Key focus: Generating simulated dataset for regression problems using sklearn make_regression function (Python 3) is discussed in this article.

Problem statement

Suppose, a survey is conducted among the employees of a company. In that survey, the salary and the years of experience of the employees are collected. The aim of this data collection is to build a regression model that could predict the salary from the given experience (especially for the values not seen by the model).

If you are developer, you often have no access to survey data. In this scenario, you wish you could simulate the data for building a regression model.

Generating the dataset

To construct a simulated dataset for this scenario, the sklearn.dataset.make_regression↗ function available in the scikit-learn library can be used. The function generates the samples for a random regression problem.

The make_regression↗ function generates samples for inputs (features) and output (target) by applying random linear regression model. The values for generated samples have to be scaled to appropriate range for the given problem.

import numpy as np
from sklearn import datasets
import matplotlib.pyplot as plt #for plotting

x, y, coef = datasets.make_regression(n_samples=100,#number of samples
                                      n_features=1,#number of features
                                      n_informative=1,#number of useful features 
                                      noise=10,#bias and standard deviation of the guassian noise
                                      coef=True,#true coefficient used to generated the data
                                      random_state=0) #set for same data points for each run

# Scale feature x (years of experience) to range 0..20
x = np.interp(x, (x.min(), x.max()), (0, 20))

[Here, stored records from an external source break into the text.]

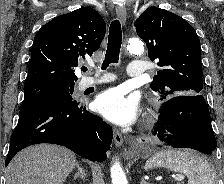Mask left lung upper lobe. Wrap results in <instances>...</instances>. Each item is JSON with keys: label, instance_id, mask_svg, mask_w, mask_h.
Returning a JSON list of instances; mask_svg holds the SVG:
<instances>
[{"label": "left lung upper lobe", "instance_id": "obj_1", "mask_svg": "<svg viewBox=\"0 0 224 184\" xmlns=\"http://www.w3.org/2000/svg\"><path fill=\"white\" fill-rule=\"evenodd\" d=\"M135 27L149 49L148 57L159 60L160 70L151 89L165 100L201 94V49L194 28L180 16L157 7L145 10Z\"/></svg>", "mask_w": 224, "mask_h": 184}]
</instances>
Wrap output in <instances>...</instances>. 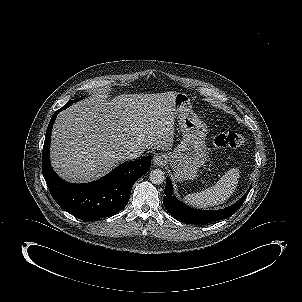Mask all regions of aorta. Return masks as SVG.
<instances>
[{"mask_svg":"<svg viewBox=\"0 0 302 302\" xmlns=\"http://www.w3.org/2000/svg\"><path fill=\"white\" fill-rule=\"evenodd\" d=\"M149 179L153 184L160 185L165 180V174L160 169H154L150 172Z\"/></svg>","mask_w":302,"mask_h":302,"instance_id":"aorta-1","label":"aorta"}]
</instances>
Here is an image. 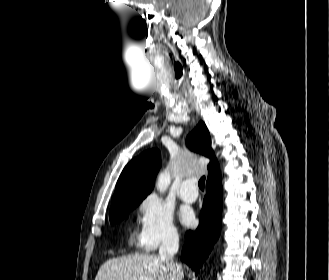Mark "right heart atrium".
<instances>
[{"label":"right heart atrium","mask_w":329,"mask_h":280,"mask_svg":"<svg viewBox=\"0 0 329 280\" xmlns=\"http://www.w3.org/2000/svg\"><path fill=\"white\" fill-rule=\"evenodd\" d=\"M138 212V242L145 250L153 251L163 244L177 241L179 234L172 210L160 197L155 194L146 196L139 203Z\"/></svg>","instance_id":"1"}]
</instances>
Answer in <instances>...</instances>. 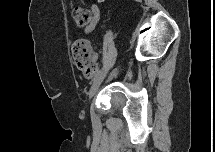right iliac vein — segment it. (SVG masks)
Segmentation results:
<instances>
[{"instance_id": "1", "label": "right iliac vein", "mask_w": 215, "mask_h": 152, "mask_svg": "<svg viewBox=\"0 0 215 152\" xmlns=\"http://www.w3.org/2000/svg\"><path fill=\"white\" fill-rule=\"evenodd\" d=\"M104 78V75H102V73L98 76V78L93 82L91 88H90V91H89V94H88V97L89 99H91L94 94L96 93L100 83L102 82Z\"/></svg>"}]
</instances>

# Scale target y (salary) to range 20000..150000 
y = np.interp(y, (y.min(), y.max()), (20000, 150000))

plt.ion() #interactive plot on
plt.plot(x,y,'.',label='training data')
plt.xlabel('Years of experience');plt.ylabel('Salary $')
plt.title('Experience Vs. Salary')
Figure 1: Simulated dataset for linear regression problem

If you want the data to be presented in pandas dataframe format:

import pandas as pd
df = pd.DataFrame(data={'experience':x.flatten(),'salary':y})
df.head(10)
Figure 2: Generated dataset presented as pandas dataframe

We have successfully completed generating simulated dataset for regression problems in Python3. Let’s move on to build and train a linear regression model using the generated dataset and use it for predictions.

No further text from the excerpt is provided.